ひと言でいえば、遺跡は人間の活動した痕跡です。人の手の加わったものだけでなく、岩陰や洞穴のような自然のままのもの、あるいは水や、何の変哲もない川原石、ときには音や空気さえ、人がそれに触れたり、その力を利用したりした痕跡が認められれば、それは「遺跡」です。つまり過去に人間の関わったあらゆる痕跡が遺跡となりうるのです。そうして全国で認定された遺跡は、現在実に46万5000地点にのぼります(2013年の文化庁統計による)。なお、ほぼ同義で使われる「埋蔵文化財」は、遺跡のうち基本的に地中にあるものについての行政上の呼称です。

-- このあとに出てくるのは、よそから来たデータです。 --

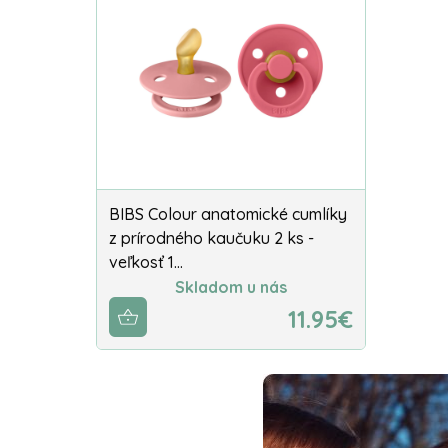
BIBS Colour anatomické cumlíky
z prírodného kaučuku 2 ks -
veľkosť 1…
Skladom u nás
11.95€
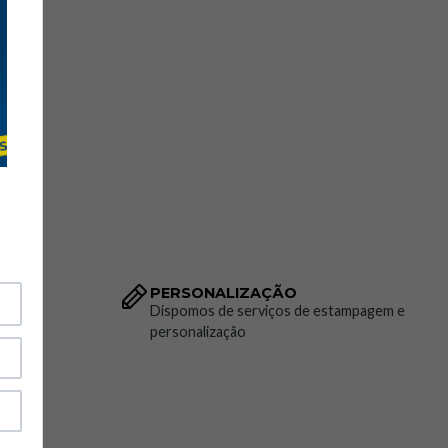
PERSONALIZAÇÃO
to da
Dispomos de serviços de estampagem e
personalização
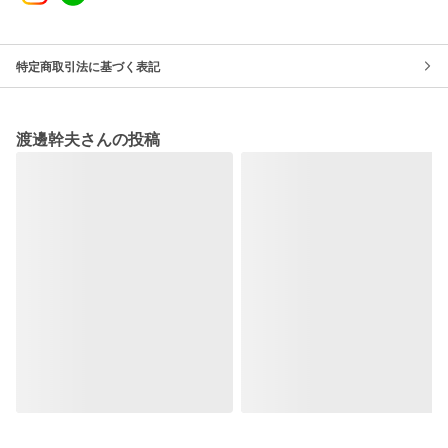
特定商取引法に基づく表記
渡邊幹夫さんの投稿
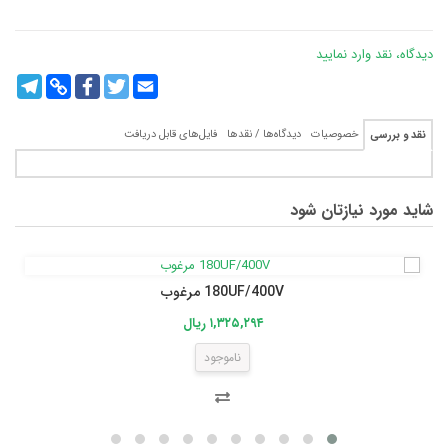
دیدگاه، نقد وارد نمایید
legram
Copy
Facebook
Twitter
Email
Link
خصوصیات
دیدگاه‌ها / نقدها
فایل‌های قابل دریافت
نقد و بررسی
شاید مورد نیازتان شود
180UF/400V مرغوب
۱,۳۲۵,۲۹۴ ریال
ناموجود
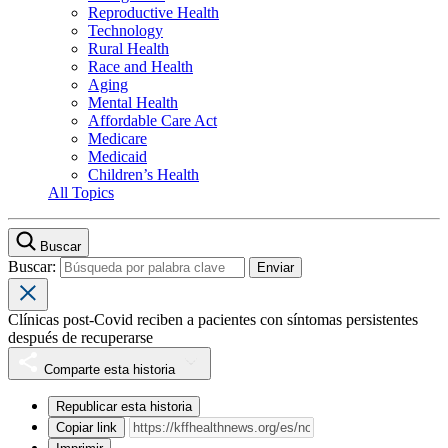
Reproductive Health
Technology
Rural Health
Race and Health
Aging
Mental Health
Affordable Care Act
Medicare
Medicaid
Children’s Health
All Topics
Buscar
Buscar:
Clínicas post-Covid reciben a pacientes con síntomas persistentes
después de recuperarse
Comparte esta historia
Republicar esta historia
Copiar link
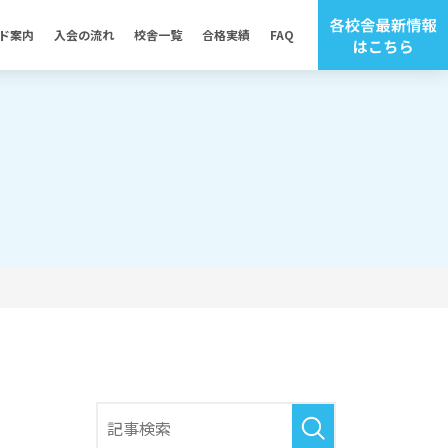
ド案内
入会の流れ
校舎一覧
合格実績
FAQ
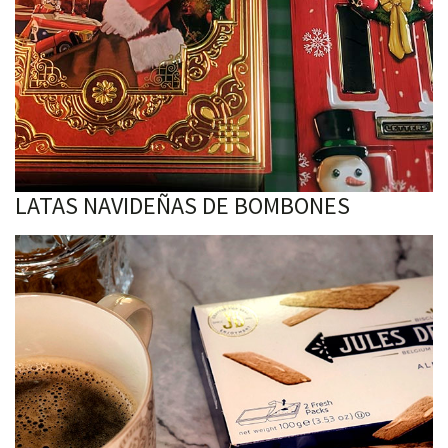
LATAS NAVIDEÑAS DE BOMBONES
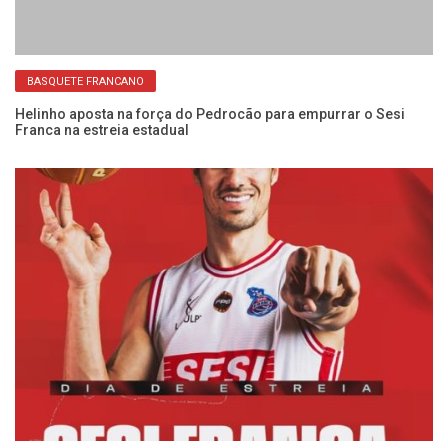
BASQUETE FRANCANO
na
Helinho aposta na força do Pedrocão para empurrar o Sesi
Se
Franca na estreia estadual
ab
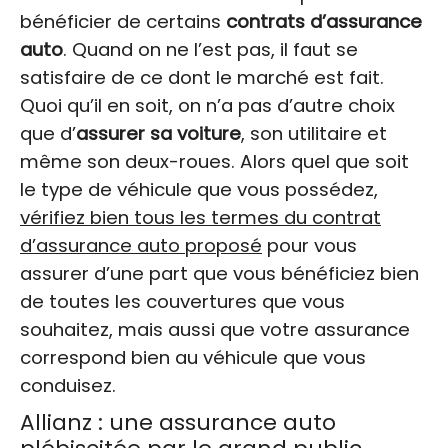
bénéficier de certains
contrats d’assurance
auto
. Quand on ne l’est pas, il faut se
satisfaire de ce dont le marché est fait.
Quoi qu’il en soit, on n’a pas d’autre choix
que d’
assurer sa voiture
, son utilitaire et
même son deux-roues. Alors quel que soit
le type de véhicule que vous possédez,
vérifiez bien tous les termes du contrat
d’assurance auto proposé
pour vous
assurer d’une part que vous bénéficiez bien
de toutes les couvertures que vous
souhaitez, mais aussi que votre assurance
correspond bien au véhicule que vous
conduisez.
Allianz : une assurance auto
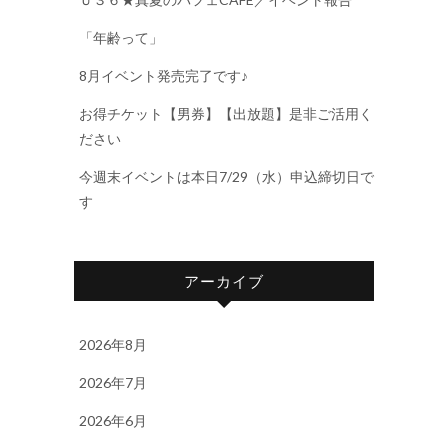
「年齢って」
8月イベント発売完了です♪
お得チケット【男券】【出放題】是非ご活用く
ださい
今週末イベントは本日7/29（水）申込締切日で
す
アーカイブ
2026年8月
2026年7月
2026年6月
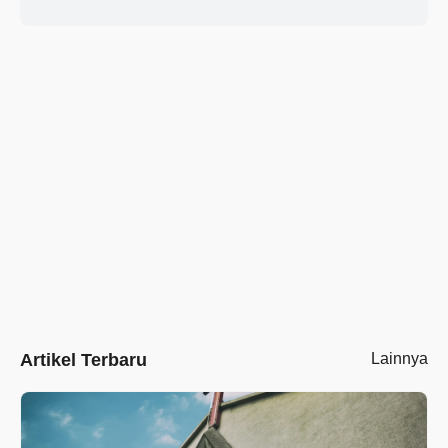
Artikel Terbaru
Lainnya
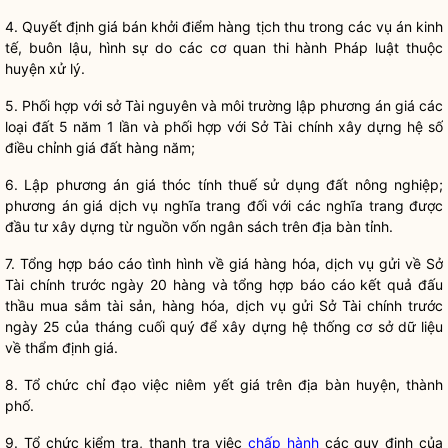
4. Quyết định giá bán khởi điểm hàng tịch thu trong các vụ án kinh
tế, buôn lậu, hình sự do các cơ quan thi hành Pháp
luật
thuộc
huyện xử lý.
5. Phối hợp với sở Tài nguyên và môi trường lập phương án giá các
loại đất 5 năm 1 lần và phối hợp với Sở Tài chính xây dựng hệ số
điều chỉnh giá đất hàng năm;
6. Lập phương án giá thóc tính thuế sử dụng đất nông nghiệp;
phương án giá dịch vụ nghĩa trang đối với các nghĩa trang được
đầu tư xây dựng từ nguồn vốn ngân sách trên
địa bàn
tỉnh.
7. Tổng hợp báo cáo tình hình về giá
hàng hóa
,
dịch vụ
gửi về Sở
Tài chính trước ngày 20 hàng và tổng hợp báo cáo kết quả đấu
thầu mua sắm tài sản,
hàng hóa
,
dịch vụ
gửi Sở Tài chính trước
ngày 25 của tháng cuối quý để xây dựng hệ thống cơ sở dữ liệu
về
thẩm định giá
.
8. Tổ chức
chỉ đạo
việc
niêm yết giá
trên
địa bàn
huyện, thành
phố.
9. Tổ chức kiểm tra, thanh tra việc
chấp hành
các quy định của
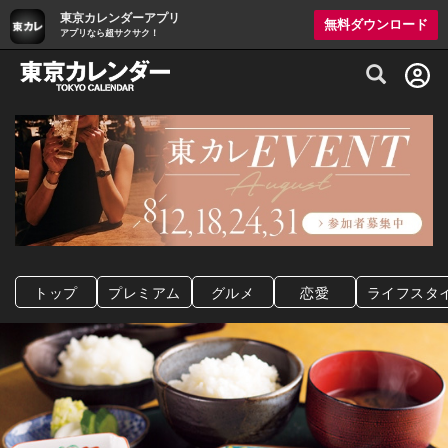
東京カレンダーアプリ
無料ダウンロード
アプリなら超サクサク！
グルメ情報・プレミアムレストラン予約サイト
トップ
プレミアム
グルメ
恋愛
ライフスタ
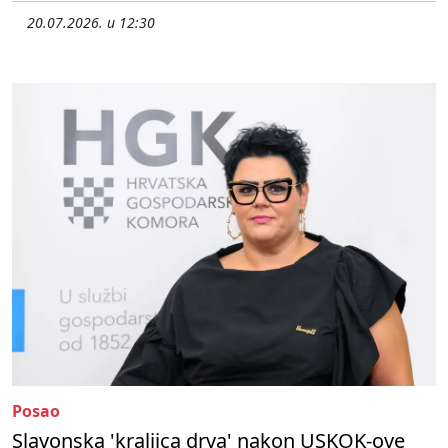
20.07.2026. u 12:30
Posao
Slavonska 'kraljica drva' nakon USKOK-ove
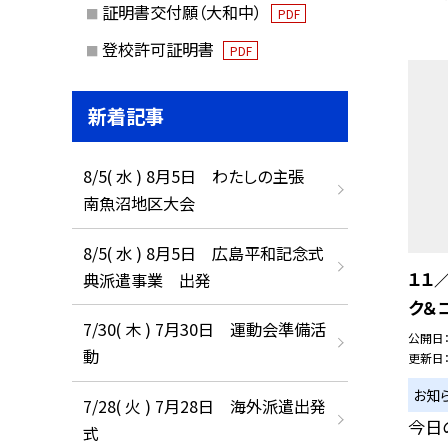
証明書交付願（大和中）
PDF
登校許可証明書
PDF
新着記事
8/5( 水 ) 8月5日 わたしの主張
南魚沼地区大会
8/5( 水 ) 8月5日 広島平和記念式
１１
典派遣事業 出発
ク＆
7/30( 木 ) 7月30日 運動会準備活
公開日
動
更新日
お知
7/28( 火 ) 7月28日 海外派遣出発
今日
式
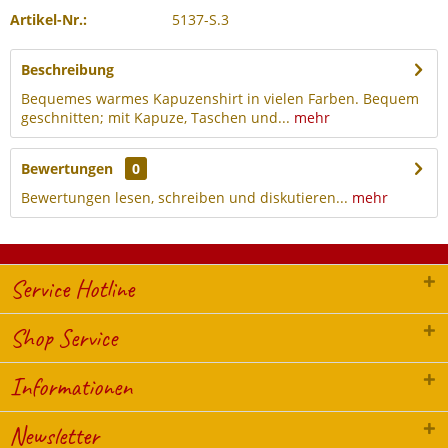
Artikel-Nr.:
5137-S.3
Beschreibung
Bequemes warmes Kapuzenshirt in vielen Farben. Bequem
geschnitten; mit Kapuze, Taschen und...
mehr
Bewertungen
0
Bewertungen lesen, schreiben und diskutieren...
mehr
Service Hotline
Shop Service
Informationen
Newsletter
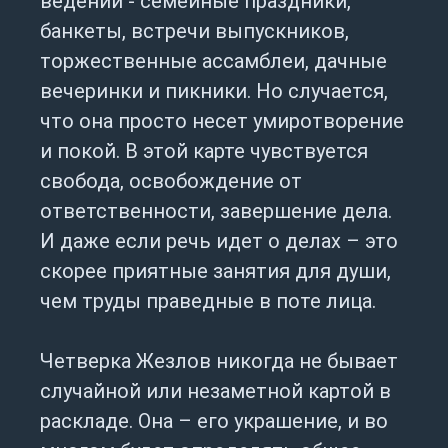
ведении - семейные праздники,
банкеты, встречи выпускников,
торжественные ассамблеи, дачные
вечеринки и пикники. Но случается,
что она просто несет умиротворение
и покой. В этой карте чувствуется
свобода, освобождение от
ответственности, завершение дела.
И даже если речь идет о делах – это
скорее приятные занятия для души,
чем труды праведные в поте лица.
Четверка Жезлов никогда не бывает
случайной или незаметной картой в
раскладе. Она – его украшение, и во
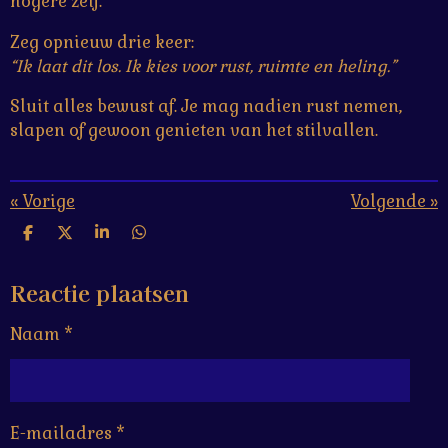
hogere zelf.
Zeg opnieuw drie keer:
“Ik laat dit los. Ik kies voor rust, ruimte en heling.”
Sluit alles bewust af. Je mag nadien rust nemen,
slapen of gewoon genieten van het stilvallen.
«
Vorige
Volgende
»
D
D
S
D
e
e
h
e
l
e
a
l
Reactie plaatsen
e
l
r
e
n
e
n
Naam *
E-mailadres *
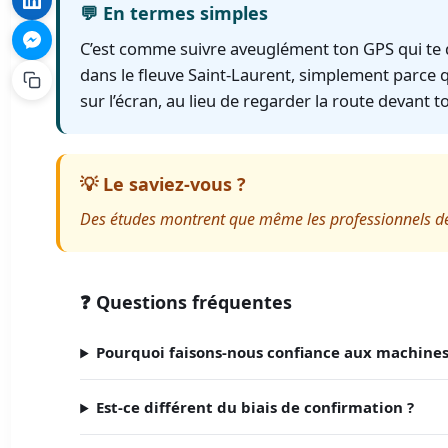
💬 En termes simples
C’est comme suivre aveuglément ton GPS qui te 
dans le fleuve Saint-Laurent, simplement parce qu
sur l’écran, au lieu de regarder la route devant to
💡 Le saviez-vous ?
Des études montrent que même les professionnels de la 
❓ Questions fréquentes
Pourquoi faisons-nous confiance aux machines
Est-ce différent du biais de confirmation ?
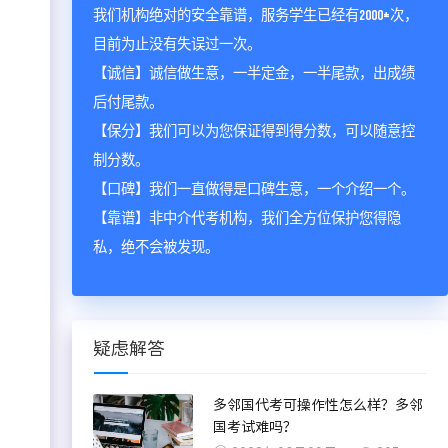
我们机构绝对的安全靠谱，服务学生已经有2000+次，
目前为止没有失误过一次。
【诚信】诚信做生意，一半定金，一半尾款，出成绩
后付尾款。
【保分】我们可以为您保证得到得分数，可以随意控
制分数。
【口碑】我们一直做得是口碑生意，一个介绍一个。
【靠谱】非中介代考机构，我们全方位保护您得隐
私，绝不会被发现。
疑虑解答
多邻国代考可操作性怎么样？多邻
国考试难吗？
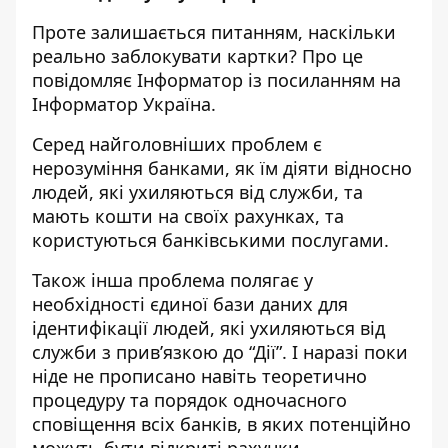
Проте залишається питанням, наскільки
реально заблокувати картки? Про це
повідомляє Інформатор із
посиланням на
Інформатор Україна
.
Серед найголовніших проблем є
нерозуміння банками, як їм діяти відносно
людей, які ухиляються від служби, та
мають кошти на своїх рахунках, та
користуються банківськими послугами.
Також інша проблема полягає у
необхідності єдиної бази даних для
ідентифікації людей, які ухиляються від
служби з прив’язкою до “Дії”. І наразі поки
ніде не прописано навіть теоретично
процедуру та порядок одночасного
сповіщення всіх банків, в яких потенційно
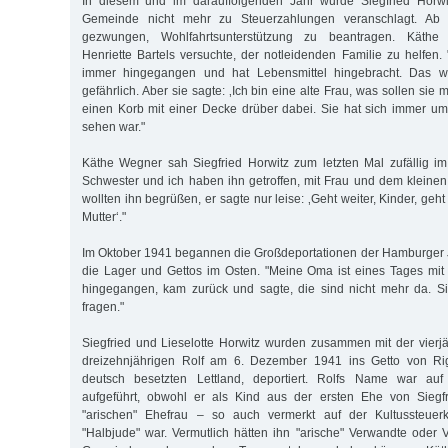
In diesem und im darauffolgenden Jahr wurde Siegfried Horwi
Gemeinde nicht mehr zu Steuerzahlungen veranschlagt. Ab
gezwungen, Wohlfahrtsunterstützung zu beantragen. Käthe
Henriette Bartels versuchte, der notleidenden Familie zu helfen. 
immer hingegangen und hat Lebensmittel hingebracht. Das w
gefährlich. Aber sie sagte: ‚Ich bin eine alte Frau, was sollen sie m
einen Korb mit einer Decke drüber dabei. Sie hat sich immer um
sehen war."
Käthe Wegner sah Siegfried Horwitz zum letzten Mal zufällig im 
Schwester und ich haben ihn getroffen, mit Frau und dem kleinen 
wollten ihn begrüßen, er sagte nur leise: ‚Geht weiter, Kinder, geht
Mutter‘."
Im Oktober 1941 begannen die Großdeportationen der Hamburger 
die Lager und Gettos im Osten. "Meine Oma ist eines Tages mit
hingegangen, kam zurück und sagte, die sind nicht mehr da. S
fragen."
Siegfried und Lieselotte Horwitz wurden zusammen mit der vier
dreizehnjährigen Rolf am 6. Dezember 1941 ins Getto von Rig
deutsch besetzten Lettland, deportiert. Rolfs Name war auf 
aufgeführt, obwohl er als Kind aus der ersten Ehe von Siegfr
"arischen" Ehefrau – so auch vermerkt auf der Kultussteuerk
"Halbjude" war. Vermutlich hätten ihn "arische" Verwandte oder V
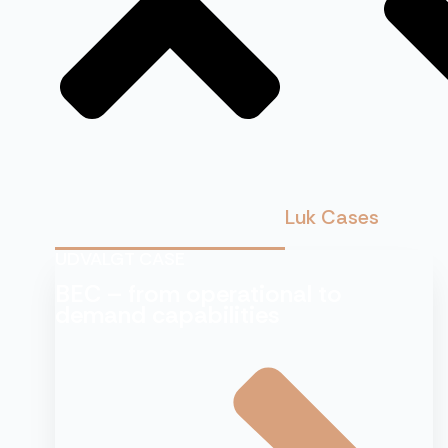
Luk Cases
UDVALGT CASE
BEC – from operational to
demand capabilities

遺跡は「遺構」と「遺物」という二つの要素で構成されます。前者は例えば古墳や住居跡など「遺された構造物」、後者は石器や土器など「遺された物」、という意味です。この二つは多くの遺跡で共存しますが、なかには遺構だけあって遺物の出ない遺跡や、遺物が見つかるだけで遺構のない遺跡もあります。また両者の区別はときに曖昧です。たとえば一個の川原石は、それのみがぽつんとあるだけでは遺構とも遺物とも認めがたいものですが、複数の石が明らかに人によって集められていれば、それはれっきとした「遺構」です。そしてそこから取り上げられた石は、それ以後、「遺物」となります。つまり、遺構とは当時の大地の上に人間が与えた何らかの影響の結果であり、遺物は遺構の構成要素の一部が切り離されて可搬の状態となったものといえます。
遺跡が教えてくれるもの
遺跡は、ある遺構や遺物がどこに多くてどこに少ないか、どのように配置されているか、どんな形をしているか、などといったことを見せてくれます。それは当時の経済や、政治、文化、すなわち社会のあり方そのものの痕跡です。また、その地に暮らしていた人々が何を受け入れ、何を排除したか、という選択の結果です。とすれば、遺跡に見る遺構や遺物の姿とは、ある時代、ある社会の精神の営みが具体的な形となって表れたものにほかなりません。考古学とは、遺跡という過去の「モノ」について調べる学問ですが、遺構・遺物のありようを通して、私たちはその奥にある当時の人々の心の世界を見ているのです。
遺跡がつなぐ人類の過去と未来
遺跡が人間の活動痕跡である限り、それは人類の歴史とともに大きく変化し、多様化してきました。私たちの祖先は、はじめは洞窟の中や岩陰に身を寄せることによって雨風や他の動物から身を守っていました。道具といえば石や骨といった自然の素材だけでした。それが、加熱によって「モノ」の物性を変えることを知って以来、水を貯められる硬い器を作り、岩盤の中から金属を取り出し、遠い場所にいる人に情報を伝える方法を覚え、思いどおりの服飾を楽しみ、発達した言語を駆使し、多様な食材を味わうようになってきました。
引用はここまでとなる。